■ Work task ■
Report every line of the records below that includes the string "nápad".

■ ■ ■ ■

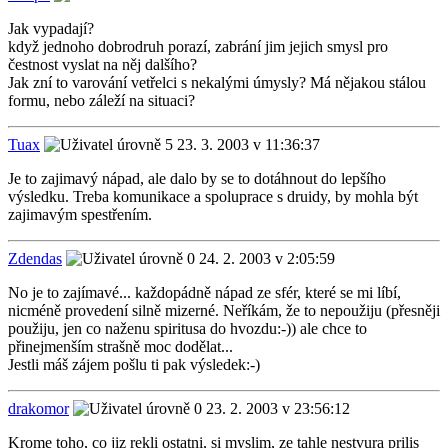
Jak vypadají?
když jednoho dobrodruh porazí, zabrání jim jejich smysl pro
čestnost vyslat na něj dalšího?
Jak zní to varování vetřelci s nekalými úmysly? Má nějakou stálou
formu, nebo záleží na situaci?
Tuax
23. 3. 2003 v 11:36:37
Je to zajimavý nápad, ale dalo by se to dotáhnout do lepšího
výsledku. Treba komunikace a spoluprace s druidy, by mohla být
zajimavým spestřením.
Zdendas
24. 2. 2003 v 2:05:59
No je to zajímavé... každopádně nápad ze sfér, které se mi líbí,
nicméně provedení silně mizerné. Neříkám, že to nepoužiju (přesněji
použiju, jen co naženu spiritusa do hvozdu:-)) ale chce to
přinejmenším strašně moc dodělat...
Jestli máš zájem pošlu ti pak výsledek:-)
drakomor
23. 2. 2003 v 23:56:12
Krome toho, co jiz rekli ostatni, si myslim, ze tahle nestvura prilis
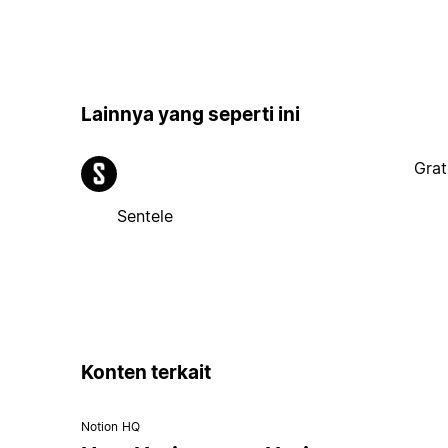
Lainnya yang seperti ini
Grat
Sentele
Konten terkait
Notion HQ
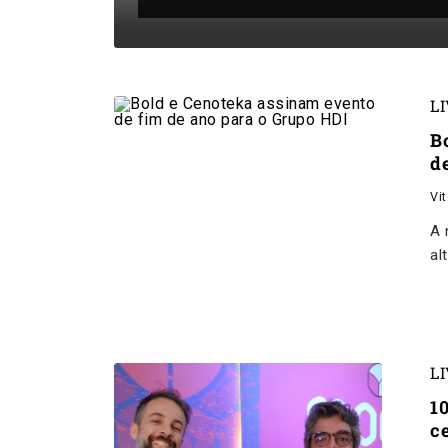
L
B
d
Vi
A 
al
L
1
c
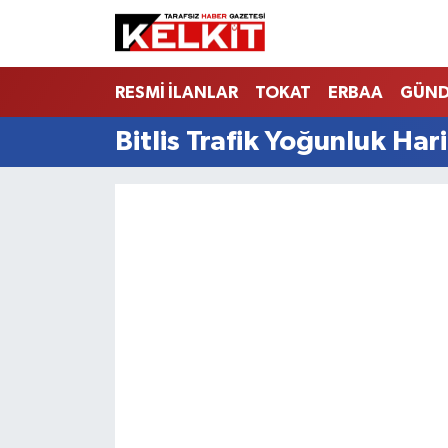
RESMİ İLANLAR
TOKAT
ERBAA
GÜN
Bitlis Trafik Yoğunluk Hari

■ ■ ■ ■

■ Solution for this exercise ■
Je to zajimavý nápad, ale dalo by se to dotáhnout do lepšího
No je to zajímavé... každopádně nápad ze sfér, které se mi líbí,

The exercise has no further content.